Re-framing the picture
As Atlantic Ventures suggests in its report
Improvingsustainability in data centers, the required energy demand on datacentres is still very high and
results in large amounts of carbon dioxide emissions. Energy consumption is a
major factor in measuring environmental performance of datacentres but one
traditional method is now being questioned.
As we outline in this paper, power usage effectiveness (PUE) as a tool
for measuring is diminishing in value. It still has a place as an internal
improvement metric but it isn’t that helpful when it comes to making
outside comparisons. As PUEs fall to scores of around one, differences become
more marginal. The point is that relying on a PUE score as a measure for efficiency
and low carbon emissions doesn’t really work.
Fundamentally, changes need to be made at
the rack. Infrastructure modernisation starts with hyperconverged
infrastructures (HCI), reducing ‘moving parts’ and therefore energy needs. This
also means less complexity, both in terms of cloud structures but also data
management. This is what will achieve the most direct outcomes.

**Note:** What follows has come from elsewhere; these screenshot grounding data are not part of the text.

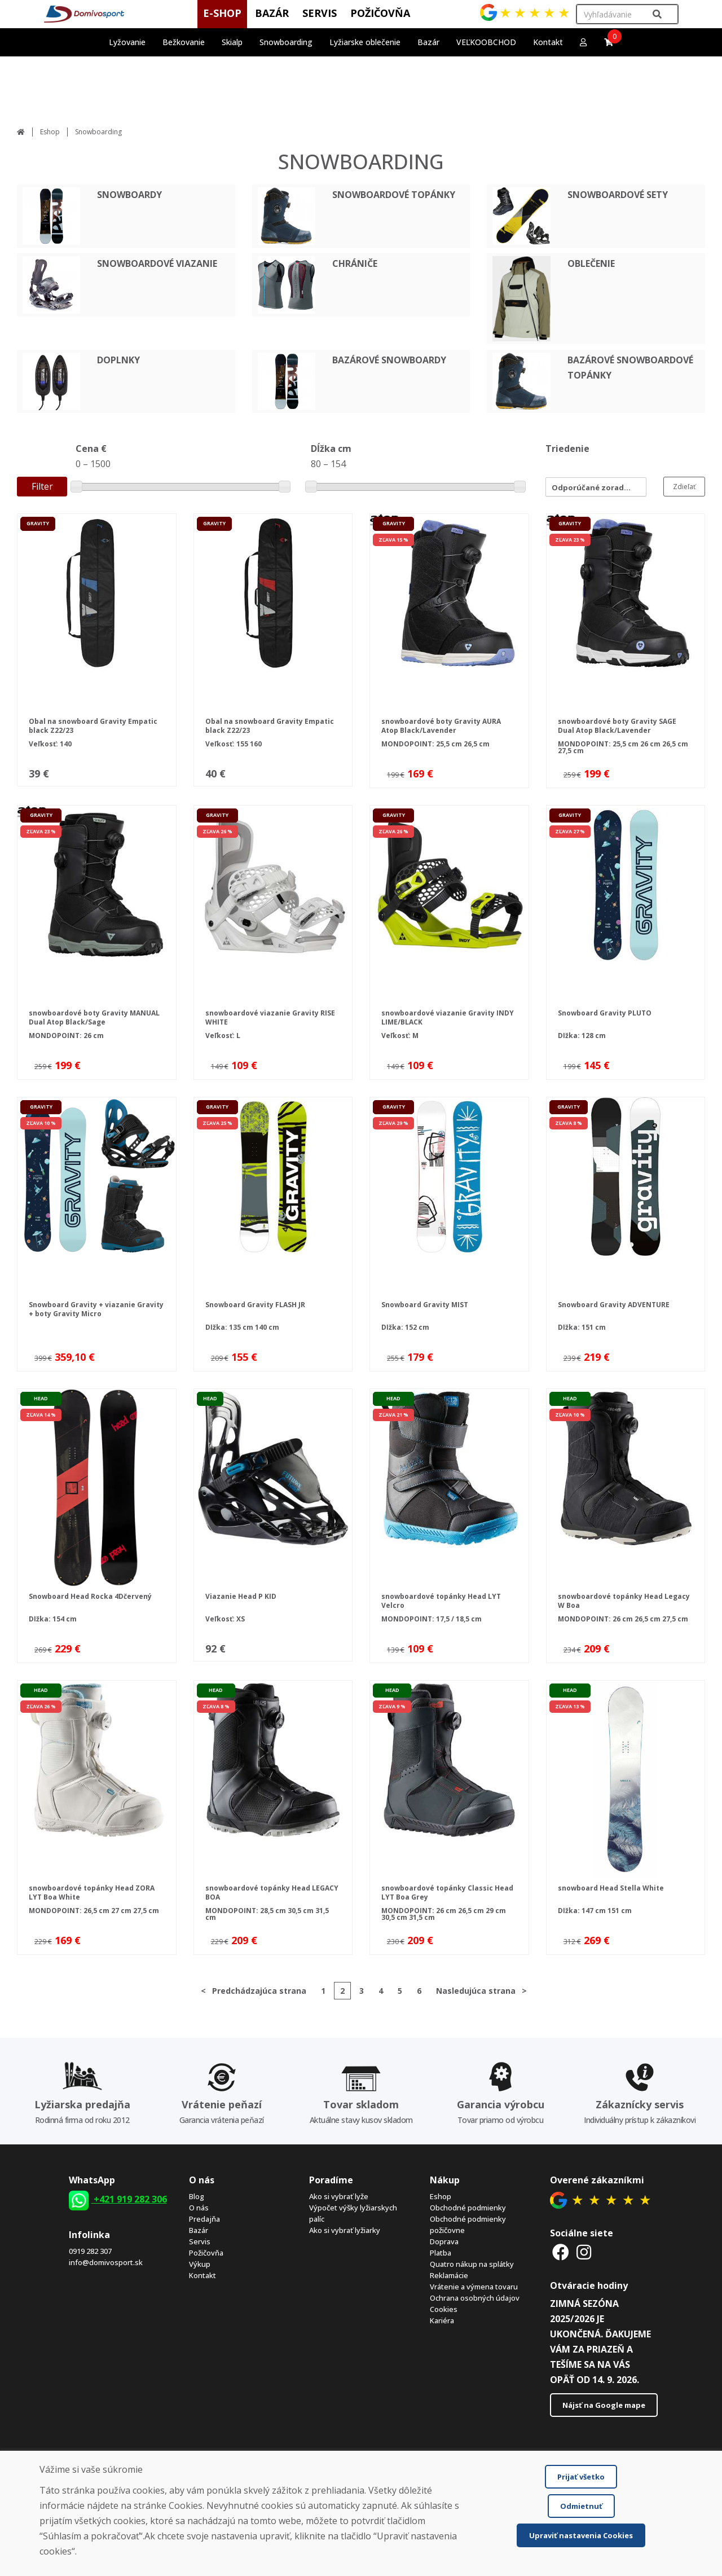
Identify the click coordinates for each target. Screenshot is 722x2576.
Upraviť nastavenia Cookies (581, 2535)
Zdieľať (684, 486)
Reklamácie (449, 2275)
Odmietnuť (581, 2506)
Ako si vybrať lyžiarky (344, 2230)
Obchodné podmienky (468, 2208)
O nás (199, 2208)
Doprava (444, 2241)
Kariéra (442, 2320)
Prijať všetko (581, 2477)
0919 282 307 (90, 2251)
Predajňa (204, 2219)
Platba (440, 2253)
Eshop (50, 132)
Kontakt (548, 42)
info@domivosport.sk (106, 2262)
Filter (42, 486)
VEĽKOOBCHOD (486, 42)
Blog (196, 2196)
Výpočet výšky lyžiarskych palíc (353, 2213)
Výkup (199, 2264)
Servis (199, 2241)
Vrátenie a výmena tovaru (474, 2287)
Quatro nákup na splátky (472, 2264)
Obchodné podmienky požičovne (468, 2224)
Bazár (198, 2230)
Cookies (443, 2309)
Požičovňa (206, 2253)
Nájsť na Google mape (603, 2405)
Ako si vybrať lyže (338, 2196)
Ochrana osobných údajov (475, 2298)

As Atlantic Ventures says, “in the EMEA
region HCI architectures have the potential to reduce up to 56,68 TWh from
2022-2025 and save up to €8.22bn in electricity costs in the same period for
companies and data center providers undertaking a complete transformation
towards HCI.” This, combined with next generation liquid cooling is a huge step
towards creating a low impact platform for the future.
For any organisation looking to embrace AI
and related automation applications, addressing infrastructure complexity now
is key. Running datacentres is an increasingly specialist business (especially
given on-going high energy prices) and as more and more data is required in
real time, so the challenges for organisations only increase. With the right
partners and the most efficient infrastructure in place, any organisation could
consider itself AI-ready without sacrificing an ESG targets.